小野塚勇人(以下、小野塚):僕の演じる莞爾は、広島の伝統ある酒蔵の息子で、地方色が強いという意味では挑戦だなと思いました。方言や、日本酒の知識もなかったので、撮影が始まるまでに準備することも多くて。酒蔵の実態や現状を知ることから始めました。
ーー瀬木直貴さんは、これまでも地域社会を舞台に作品を撮ってきた監督ですね。
小野塚:今回の『恋のしずく』でも、ひとつひとつ丁寧に、莞爾のバックボーンや人物像について事前に話し合いました。その中で、僕の持っている莞爾像と、監督の持っている莞爾像を照らし合わせていき、そこは上手くいったかなと思います。クランクインする前に、実際に舞台になる東広島で酒蔵を見学したり、地元の人に話を聞くこともできました。
ーー現地の人とはどういう話を?
小野塚:踏み込んだ話を聞くことができました。酒蔵が昔どれだけ賑わっていて、今は少なくなっているという現状や、後継問題についても。初対面でそういうことを尋ねることに最初は躊躇いがありましたが、不思議な空気感で、自然な感じで深い話までできました。地元の人が率直に話していただいたおかげで、僕もすっと莞爾という役に入り込めました。
ーー莞爾にはどんな印象を持っていましたか?
小野塚:自分と莞爾の共通項を作った時に、ちょっとめんどくさいやつだと思いましたね。素直になりきれず頑固になってしまう。親父と素直に話せば分かり合えるはずなのに、それをあえてしない。とんがって弾いちゃうような感じですね。自分に似てるというか、わかるな、と。特に緻密に役作りをしたというよりは、「広島で自然に囲まれて育った酒蔵の息子」という根本的な部分を大事にしました。
ーー莞爾はクールな一面もあるけど、実は情熱的で、伝統を守りながらも新しいことに挑戦しようとする姿勢を感じました。
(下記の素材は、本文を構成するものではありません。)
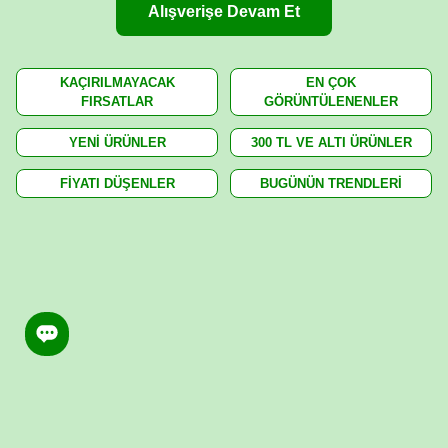
Alışverişe Devam Et
KAÇIRILMAYACAK
EN ÇOK
FIRSATLAR
GÖRÜNTÜLENENLER
YENİ ÜRÜNLER
300 TL VE ALTI ÜRÜNLER
FİYATI DÜŞENLER
BUGÜNÜN TRENDLERİ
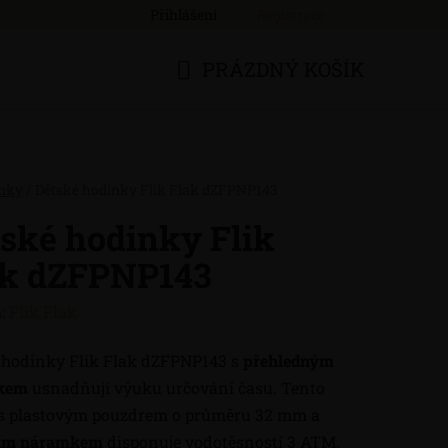
Přihlášení
Registrace
PRÁZDNÝ KOŠÍK
NÁKUPNÍ
KOŠÍK
nky
/
Dětské hodinky Flik Flak dZFPNP143
ské hodinky Flik
ak dZFPNP143
:
Flik Flak
 hodinky Flik Flak dZFPNP143 s
přehledným
íkem
usnadňují výuku určování času. Tento
s plastovým pouzdrem o průměru 32 mm a
ním náramkem
disponuje vodotěsností 3 ATM.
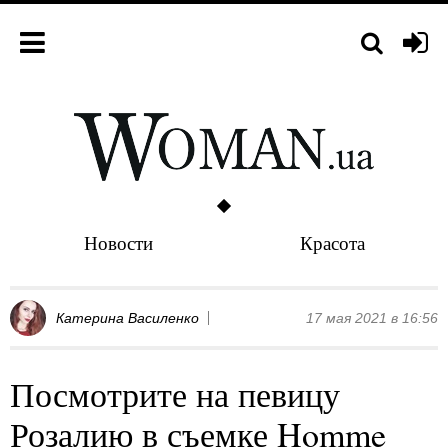
Новости
Красота
Катерина Василенко
17 мая 2021 в 16:56
Посмотрите на певицу
Розалию в съемке Homme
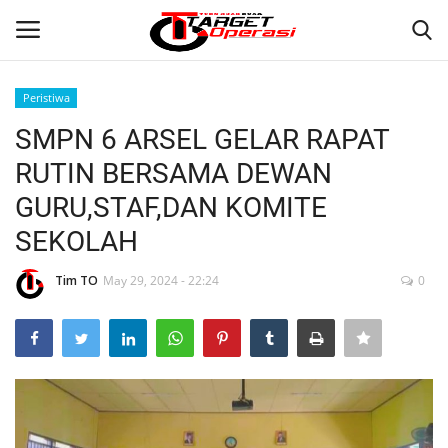
Peristiwa
Login
Register
SMPN 6 ARSEL GELAR RAPAT
RUTIN BERSAMA DEWAN
Home
GURU,STAF,DAN KOMITE
Contact
SEKOLAH
NASIONAL
Tim TO
May 29, 2024 - 22:24
0
INTERNASIONAL
TO.CHANEL
TO.NETWORK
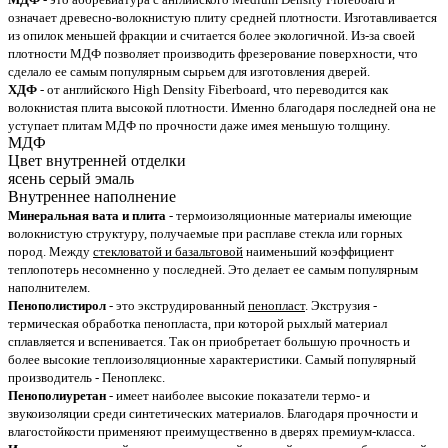
означает древесно-волокнистую плиту средней плотности. Изготавливается
из опилок меньшей фракции и считается более экологичной. Из-за своей
плотности МДФ позволяет производить фрезерование поверхности, что
сделало ее самым популярным сырьем для изготовления дверей.
ХДФ
- от английского High Density Fiberboard, что переводится как
волокнистая плита высокой плотности. Именно благодаря последней она не
уступает плитам МДФ по прочности даже имея меньшую толщину.
МДФ
Цвет внутренней отделки
ясень серый эмаль
Внутреннее наполнение
Минеральная вата и плита
- термоизоляционные материалы имеющие
волокнистую структуру, получаемые при расплаве стекла или горных
пород. Между
стекловатой и базальтовой
наименьший коэффициент
теплопотерь несомненно у последней. Это делает ее самым популярным
наполнителем.
Пенополистирол
- это экструдированный
пенопласт
. Экструзия -
термическая обработка пенопласта, при которой рыхлый материал
сплавляется и вспенивается. Так он приобретает большую прочность и
более высокие теплоизоляционные характеристики. Самый популярный
производитель - Пеноплекс.
Пенополиуретан
- имеет наиболее высокие показатели термо- и
звукоизоляции среди синтетических материалов. Благодаря прочности и
влагостойкости применяют преимущественно в дверях премиум-класса.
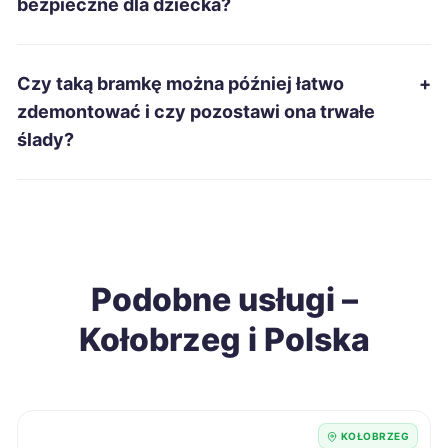
bezpieczne dla dziecka?
Zawiercie
200 zł
Dębica
201 zł
Czy taką bramkę można później łatwo
+
zdemontować i czy pozostawi ona trwałe
Jelenia Góra
201 zł
ślady?
Suwałki
201 zł
Wodzisław Śląski
201 zł
Podobne usługi –
Sieradz
202 zł
Kołobrzeg i Polska
Chełm
203 zł
Elbląg
203 zł
KOŁOBRZEG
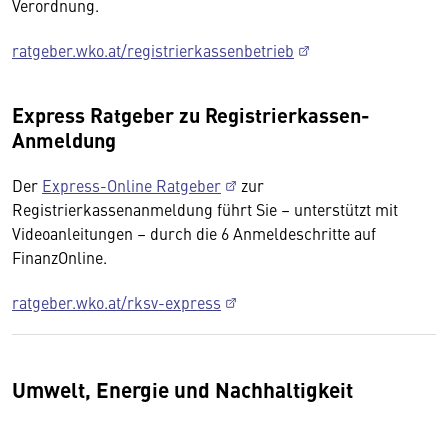
Verordnung.
ratgeber.wko.at/registrierkassenbetrieb
Express Ratgeber zu Registrierkassen-
Anmeldung
Der
Express-Online Ratgeber
zur
Registrierkassenanmeldung führt Sie – unterstützt mit
Videoanleitungen – durch die 6 Anmeldeschritte auf
FinanzOnline.
ratgeber.wko.at/rksv-express
Umwelt, Energie und Nachhaltigkeit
小野塚:そうですね。親父に対しては仲が悪く最初はドラ息子に見えると思うのですが、自分なりに蔵を守っていく考えを持っています。地元の人と話した時に「自分の子供に蔵を継がせて、自分と同じ苦労をかけることはしたくない。でも、毎年酒の時期になると白い煙があがる情景が見れなくなるのは寂しい」と話していました。莞爾もそういう思いだと思うんです。180年という酒造の歴史を絶やしたくない。でも今までの伝統を守っていくだけでは厳しい。だからこそ今後について話し合うべきだけど、親父と息子はそれができない。同じものを持ってるからこそ反発し合ってしまうんですよね。